** WHAT NEEDS TO BE DONE **
Pick every line out of the entries below that has the string "adresinin", and copy it.

(Extracted data entries)
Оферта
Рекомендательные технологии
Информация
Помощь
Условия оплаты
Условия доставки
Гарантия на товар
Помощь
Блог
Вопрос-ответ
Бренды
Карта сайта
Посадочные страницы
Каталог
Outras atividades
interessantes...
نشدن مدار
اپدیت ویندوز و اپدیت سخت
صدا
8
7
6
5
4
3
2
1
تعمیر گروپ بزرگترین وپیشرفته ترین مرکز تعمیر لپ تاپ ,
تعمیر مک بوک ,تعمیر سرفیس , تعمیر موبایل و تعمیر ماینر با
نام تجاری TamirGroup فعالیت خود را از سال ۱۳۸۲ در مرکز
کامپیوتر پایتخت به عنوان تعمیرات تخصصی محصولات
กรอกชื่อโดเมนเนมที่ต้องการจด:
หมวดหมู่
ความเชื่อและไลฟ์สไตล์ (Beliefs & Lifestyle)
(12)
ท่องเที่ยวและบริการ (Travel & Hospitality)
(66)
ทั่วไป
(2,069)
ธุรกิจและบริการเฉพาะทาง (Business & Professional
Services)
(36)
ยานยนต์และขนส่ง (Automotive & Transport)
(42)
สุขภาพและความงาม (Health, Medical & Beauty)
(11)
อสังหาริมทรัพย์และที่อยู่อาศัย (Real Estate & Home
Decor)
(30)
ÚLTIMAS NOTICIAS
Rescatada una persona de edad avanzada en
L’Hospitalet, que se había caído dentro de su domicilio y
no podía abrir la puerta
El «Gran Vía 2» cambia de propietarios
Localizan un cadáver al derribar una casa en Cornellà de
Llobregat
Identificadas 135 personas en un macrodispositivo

--

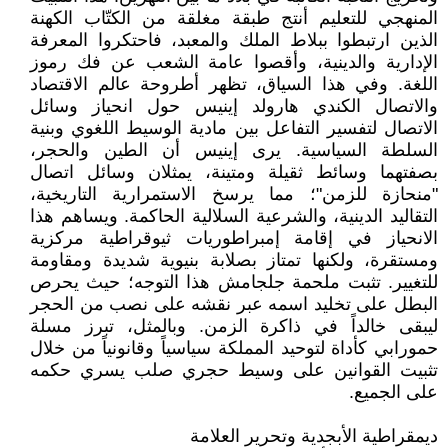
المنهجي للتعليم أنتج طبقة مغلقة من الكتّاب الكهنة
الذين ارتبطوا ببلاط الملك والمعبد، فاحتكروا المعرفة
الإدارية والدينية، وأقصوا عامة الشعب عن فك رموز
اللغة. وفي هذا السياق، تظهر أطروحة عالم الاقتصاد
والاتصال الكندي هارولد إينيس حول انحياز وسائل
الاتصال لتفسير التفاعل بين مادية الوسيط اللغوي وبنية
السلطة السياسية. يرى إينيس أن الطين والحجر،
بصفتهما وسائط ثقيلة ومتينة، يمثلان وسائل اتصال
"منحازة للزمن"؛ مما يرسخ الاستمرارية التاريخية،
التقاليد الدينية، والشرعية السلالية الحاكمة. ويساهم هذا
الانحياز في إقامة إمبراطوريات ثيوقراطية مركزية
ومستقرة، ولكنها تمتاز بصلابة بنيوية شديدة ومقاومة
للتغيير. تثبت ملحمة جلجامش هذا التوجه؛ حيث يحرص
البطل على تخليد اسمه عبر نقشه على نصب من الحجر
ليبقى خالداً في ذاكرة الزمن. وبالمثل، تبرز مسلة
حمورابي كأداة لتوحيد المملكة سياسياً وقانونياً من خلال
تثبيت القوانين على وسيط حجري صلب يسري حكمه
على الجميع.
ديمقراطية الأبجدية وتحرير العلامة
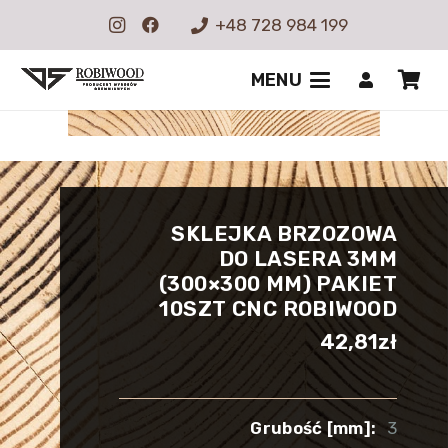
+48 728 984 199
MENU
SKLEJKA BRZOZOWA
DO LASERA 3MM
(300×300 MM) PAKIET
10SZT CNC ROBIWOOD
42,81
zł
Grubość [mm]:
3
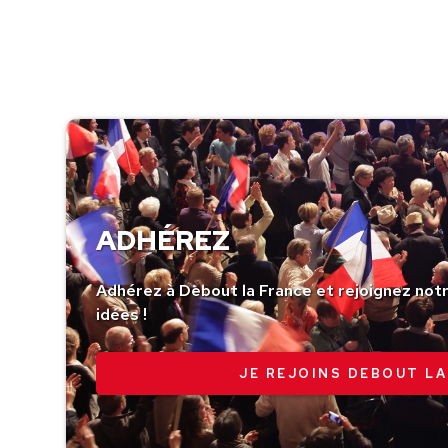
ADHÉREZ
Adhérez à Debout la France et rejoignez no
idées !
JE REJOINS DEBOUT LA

---

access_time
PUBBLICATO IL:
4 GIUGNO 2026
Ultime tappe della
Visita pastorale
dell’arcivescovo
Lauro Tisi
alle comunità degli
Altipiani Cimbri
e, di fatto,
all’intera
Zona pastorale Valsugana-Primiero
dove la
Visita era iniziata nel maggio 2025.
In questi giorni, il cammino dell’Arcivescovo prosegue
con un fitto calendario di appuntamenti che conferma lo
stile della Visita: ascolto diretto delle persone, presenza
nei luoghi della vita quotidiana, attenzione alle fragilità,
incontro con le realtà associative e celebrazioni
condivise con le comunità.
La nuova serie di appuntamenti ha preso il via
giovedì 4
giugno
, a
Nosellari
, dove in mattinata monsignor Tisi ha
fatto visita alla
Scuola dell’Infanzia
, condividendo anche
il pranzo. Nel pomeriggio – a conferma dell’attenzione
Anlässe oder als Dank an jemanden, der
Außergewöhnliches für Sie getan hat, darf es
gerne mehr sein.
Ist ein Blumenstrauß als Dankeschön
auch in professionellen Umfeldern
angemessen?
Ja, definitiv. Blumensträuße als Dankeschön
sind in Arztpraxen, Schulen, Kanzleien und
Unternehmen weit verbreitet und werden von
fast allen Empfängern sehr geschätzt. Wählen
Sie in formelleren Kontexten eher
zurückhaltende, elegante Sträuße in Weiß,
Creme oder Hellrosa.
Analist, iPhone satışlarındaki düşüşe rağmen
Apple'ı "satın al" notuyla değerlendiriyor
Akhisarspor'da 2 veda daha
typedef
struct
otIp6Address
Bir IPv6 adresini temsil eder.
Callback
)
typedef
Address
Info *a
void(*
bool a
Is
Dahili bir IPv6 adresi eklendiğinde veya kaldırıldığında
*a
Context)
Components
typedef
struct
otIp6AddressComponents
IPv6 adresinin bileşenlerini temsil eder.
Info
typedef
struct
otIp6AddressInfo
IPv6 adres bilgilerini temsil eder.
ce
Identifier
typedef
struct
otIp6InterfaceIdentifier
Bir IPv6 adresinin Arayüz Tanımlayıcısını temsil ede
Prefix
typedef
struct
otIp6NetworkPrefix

** YOUR RESPONSE **
IPv6 adresinin bileşenlerini temsil eder.
Bir IPv6 adresinin Arayüz Tanımlayıcısını temsil ede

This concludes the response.